WHAT THIS TASK INVOLVES
An exact copy of all entries is required.

DATASET EXCERPTS
☆ ☆ ☆ ☆

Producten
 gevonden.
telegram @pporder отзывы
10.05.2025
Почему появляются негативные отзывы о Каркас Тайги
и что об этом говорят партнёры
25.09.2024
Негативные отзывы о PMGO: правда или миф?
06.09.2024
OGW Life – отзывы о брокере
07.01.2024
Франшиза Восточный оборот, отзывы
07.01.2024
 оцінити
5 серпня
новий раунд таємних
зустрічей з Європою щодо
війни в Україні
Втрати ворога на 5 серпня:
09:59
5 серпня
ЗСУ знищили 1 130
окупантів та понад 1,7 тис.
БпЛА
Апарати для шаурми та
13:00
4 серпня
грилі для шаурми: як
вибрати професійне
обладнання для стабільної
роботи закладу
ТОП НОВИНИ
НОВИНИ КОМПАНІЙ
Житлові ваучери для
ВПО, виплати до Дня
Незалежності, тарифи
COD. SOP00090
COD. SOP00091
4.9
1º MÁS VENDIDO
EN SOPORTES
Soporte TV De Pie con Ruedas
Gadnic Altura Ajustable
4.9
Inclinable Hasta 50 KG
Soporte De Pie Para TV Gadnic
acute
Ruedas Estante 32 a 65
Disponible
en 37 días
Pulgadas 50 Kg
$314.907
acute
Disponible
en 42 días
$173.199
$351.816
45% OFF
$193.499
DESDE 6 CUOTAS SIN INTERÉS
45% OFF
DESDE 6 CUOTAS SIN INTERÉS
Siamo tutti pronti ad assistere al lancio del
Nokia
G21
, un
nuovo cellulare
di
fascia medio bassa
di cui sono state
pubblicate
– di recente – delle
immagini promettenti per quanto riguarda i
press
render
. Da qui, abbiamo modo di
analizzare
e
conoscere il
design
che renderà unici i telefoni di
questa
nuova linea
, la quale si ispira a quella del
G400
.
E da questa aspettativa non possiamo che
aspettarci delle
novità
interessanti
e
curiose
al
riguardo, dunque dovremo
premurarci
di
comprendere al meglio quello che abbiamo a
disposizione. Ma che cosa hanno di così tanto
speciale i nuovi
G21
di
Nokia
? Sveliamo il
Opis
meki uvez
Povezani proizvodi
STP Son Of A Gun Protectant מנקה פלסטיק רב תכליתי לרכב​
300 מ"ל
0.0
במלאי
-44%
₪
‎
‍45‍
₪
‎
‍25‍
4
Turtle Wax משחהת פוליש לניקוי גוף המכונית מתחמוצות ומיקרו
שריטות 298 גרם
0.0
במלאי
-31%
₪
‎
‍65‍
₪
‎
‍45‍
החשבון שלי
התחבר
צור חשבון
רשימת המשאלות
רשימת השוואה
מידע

☆ ☆ ☆ ☆

YOUR RESPONSE
Producten
 gevonden.
telegram @pporder отзывы
10.05.2025
Почему появляются негативные отзывы о Каркас Тайги
и что об этом говорят партнёры
25.09.2024
Негативные отзывы о PMGO: правда или миф?
06.09.2024
OGW Life – отзывы о брокере
07.01.2024
Франшиза Восточный оборот, отзывы
07.01.2024
 оцінити
5 серпня
новий раунд таємних
зустрічей з Європою щодо
війни в Україні
Втрати ворога на 5 серпня:
09:59
5 серпня
ЗСУ знищили 1 130
окупантів та понад 1,7 тис.
БпЛА
Апарати для шаурми та
13:00
4 серпня
грилі для шаурми: як
вибрати професійне
обладнання для стабільної
роботи закладу
ТОП НОВИНИ
НОВИНИ КОМПАНІЙ
Житлові ваучери для
ВПО, виплати до Дня
Незалежності, тарифи
COD. SOP00090
COD. SOP00091
4.9
1º MÁS VENDIDO
EN SOPORTES
Soporte TV De Pie con Ruedas
Gadnic Altura Ajustable
4.9
Inclinable Hasta 50 KG
Soporte De Pie Para TV Gadnic
acute
Ruedas Estante 32 a 65
Disponible
en 37 días
Pulgadas 50 Kg
$314.907
acute
Disponible
en 42 días
$173.199
$351.816
45% OFF
$193.499
DESDE 6 CUOTAS SIN INTERÉS
45% OFF
DESDE 6 CUOTAS SIN INTERÉS
Siamo tutti pronti ad assistere al lancio del
Nokia
G21
, un
nuovo cellulare
di
fascia medio bassa
di cui sono state
pubblicate
– di recente – delle
immagini promettenti per quanto riguarda i
press
render
. Da qui, abbiamo modo di
analizzare
e
conoscere il
design
che renderà unici i telefoni di
questa
nuova linea
, la quale si ispira a quella del
G400
.
E da questa aspettativa non possiamo che
aspettarci delle
novità
interessanti
e
curiose
al
riguardo, dunque dovremo
premurarci
di
comprendere al meglio quello che abbiamo a
disposizione. Ma che cosa hanno di così tanto
speciale i nuovi
G21
di
Nokia
? Sveliamo il
Opis
meki uvez
Povezani proizvodi
STP Son Of A Gun Protectant מנקה פלסטיק רב תכליתי לרכב​
300 מ"ל
0.0
במלאי
-44%
₪
‎
‍45‍
₪
‎
‍25‍
4
Turtle Wax משחהת פוליש לניקוי גוף המכונית מתחמוצות ומיקרו
שריטות 298 גרם
0.0
במלאי
-31%
₪
‎
‍65‍
₪
‎
‍45‍
החשבון שלי
התחבר
צור חשבון
רשימת המשאלות
רשימת השוואה
מידע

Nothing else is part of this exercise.